And it flopped. Not critically - while most critics have never been the biggest fans of Panic! At The Disco, there was probably the most positive critical consensus with Vices & Virtues - but it certainly didn't sell well. Of course, that was to be expected, because it was released in 2011, with the club boom that wasn't nearly dead yet. On top of that, the label's choice of singles was pretty lousy (they should have led with 'Memories' and pivoted to 'Sarah Smiles'), and to be honest, Panic! At the Disco had lost a ton of fans over their career with their wildly shifting artistic direction. Plus, most former fans had long ago branded them as one of those 'emo acts' that we're all supposed to hate now, along with Fall Out Boy and My Chemical Romance.

But with Fall Out Boy's return this year with Save Rock And Roll, I wasn't surprised to see Panic! At The Disco preparing to release an album, one that was reportedly supposed to be about Vegas and the darker, seedier side of that town in the modern age, partially inspired by Hunter S. Thompson's Fear And Loathing In Las Vegas. At this point, I threw up my hands helplessly and went into this album expecting a deranged, cacophonous mess, but hopefully one with some great songs and interesting ideas. Did Panic! At The Disco's Too Weird To Live, Too Rare To Die! succeed?

Heh. Well, that's a tricky question, because there is a lot going on with this Panic! At The Disco album, and not just because the band decided to pull yet another stylistic shift. In fact, I would not be surprised if this album was the breaking point for the majority of whatever fanbase is left for this band, the point where they'll throw their hands into the air, yell 'Screw it', and consign this album to the trash.

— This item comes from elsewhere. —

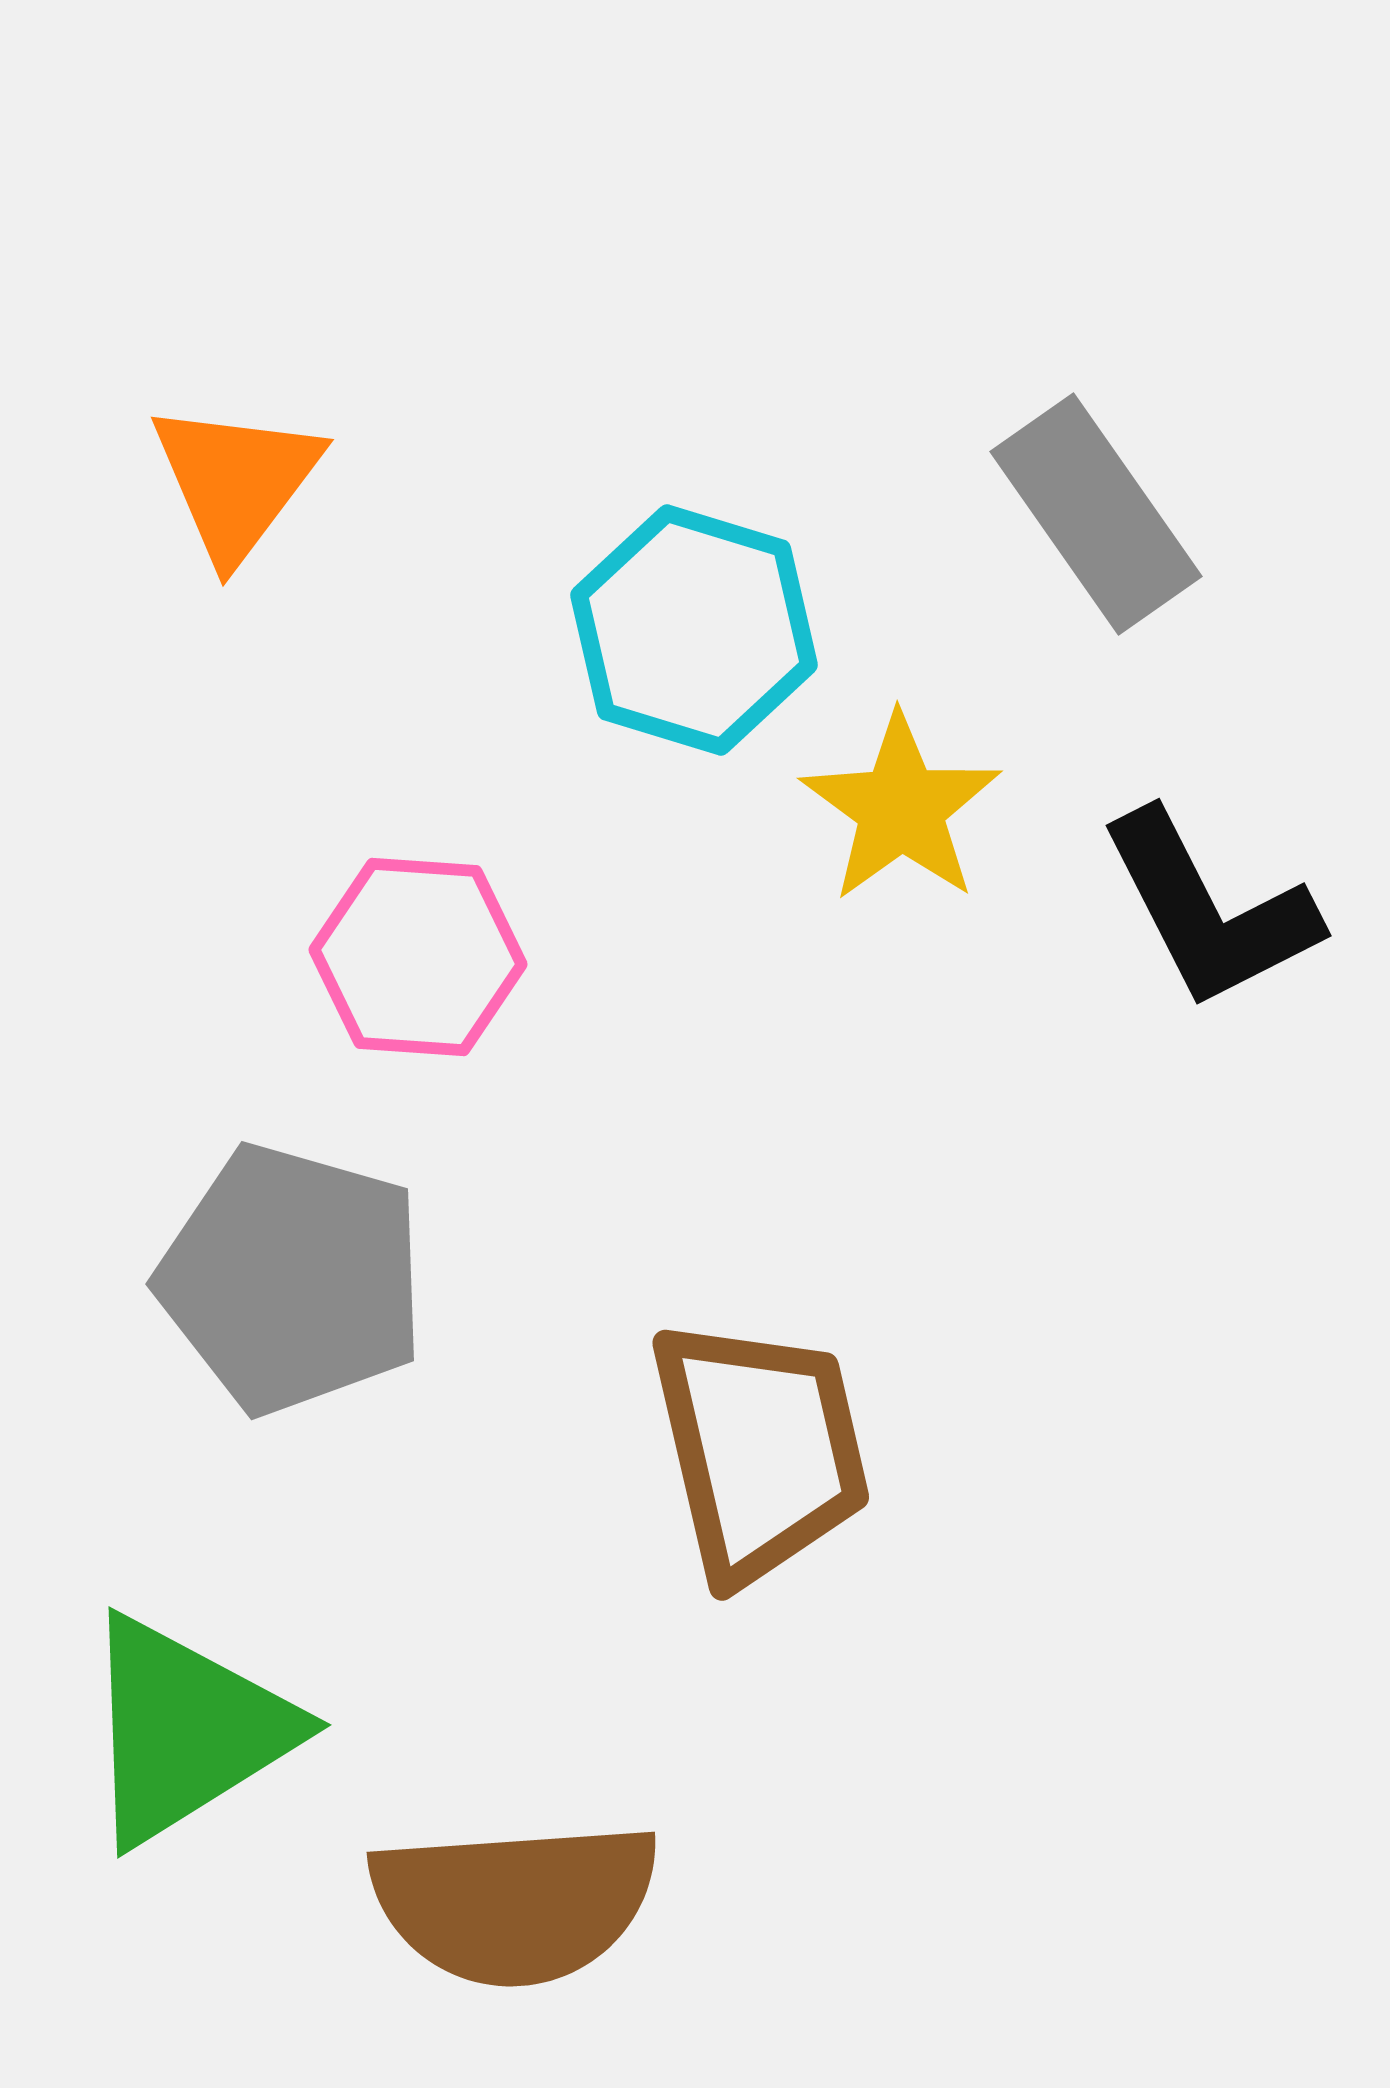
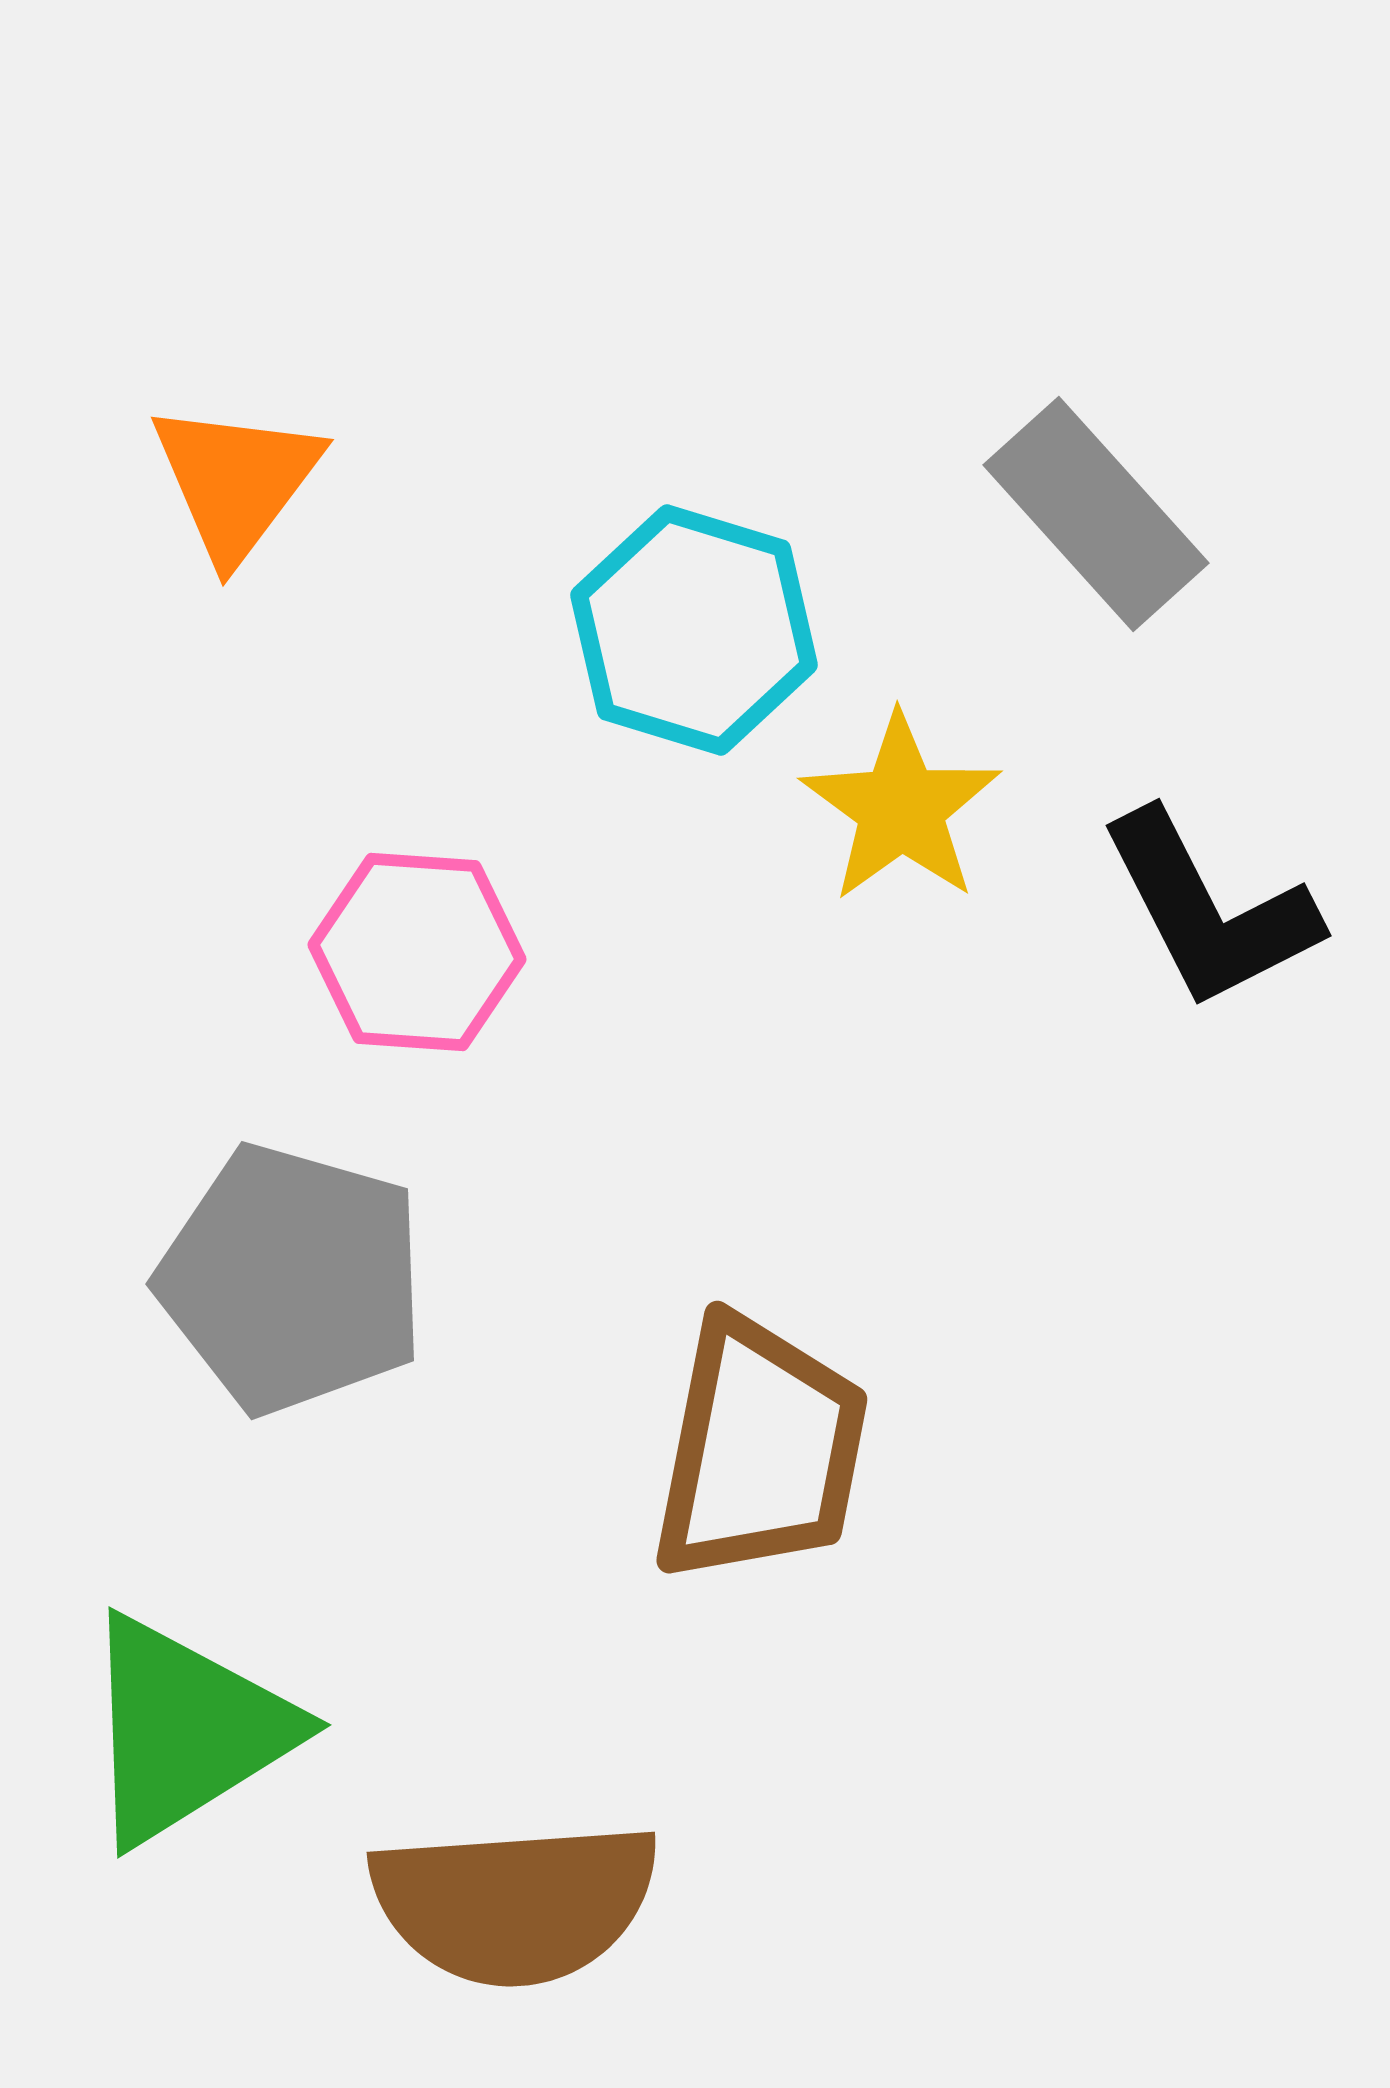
gray rectangle: rotated 7 degrees counterclockwise
pink hexagon: moved 1 px left, 5 px up
brown trapezoid: rotated 24 degrees clockwise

I'm here to tell you that you might want to rethink that, because if you can get into the right headspace with Too Weird To Live, Too Rare To Die, you're probably going to find the same band you fell in love with all along who have delivered yet another incredibly strong album.

Let me make this clear right out of the gates: there are issues with this album, namely the first four songs are not very strong, with the worst point being 'Girl That You Love' - and since the label has been picking Panic! At The Disco singles, they of course picked the first two songs of the album, 'This Is Gospel' and 'Ms. Jackson'. And really, while I don't think either song is great, they do set the tone of the entire album: overloaded bombast, exaggerated highs and lows, and a seething undercurrent of darkness beneath the surprisingly danceable electro-rock music. It's also here where we find two elements that will alienate people: the overproduction and the autotune. The former is a lot less excusable, and it's the same problem that afflicted Fall Out Boy's album Save Rock and Roll this year: the mix is just overstuffed with so much electronic elements that the guitars or any semblance of organic instrumentation is buried and buried deep. You could argue this is part of the point - obscuring reality with all manner of flash and glitz, but it makes for many songs that feel more than a little overwhelming, with blasts of noisy, fuzz-saturated synths and pounding, cacophonous heavy beats. It's definitely rougher around the edges than Vices & Virtues in this respect, and I can definitely see why some people would consider this a simplification and a step backwards.

The funny thing is that all of the intricate melodies, they're still there and they're still compelling, and the surprising fact is that a lot of the instrumental experimentation is there too - it's just the influence is less late-60s Brian Wilson and more 80s electronic synthpop, driven primarily by synthesizers with the guitars lurking in the back and just waiting for the right points to explode all over the place (which they do a few times - would prefer more here). There are definitely points on this album that sound reminiscent of the most recent Killers album from last year, Battle Born, but while that album was hyper-earnest and was going for over-the-top in a campier sort of way, Panic! At The Disco is a lot more melancholy under the surface - if there's going to be love found on the dance floor with this album, it'll be passionate but fleeting, and likely drug-induced. 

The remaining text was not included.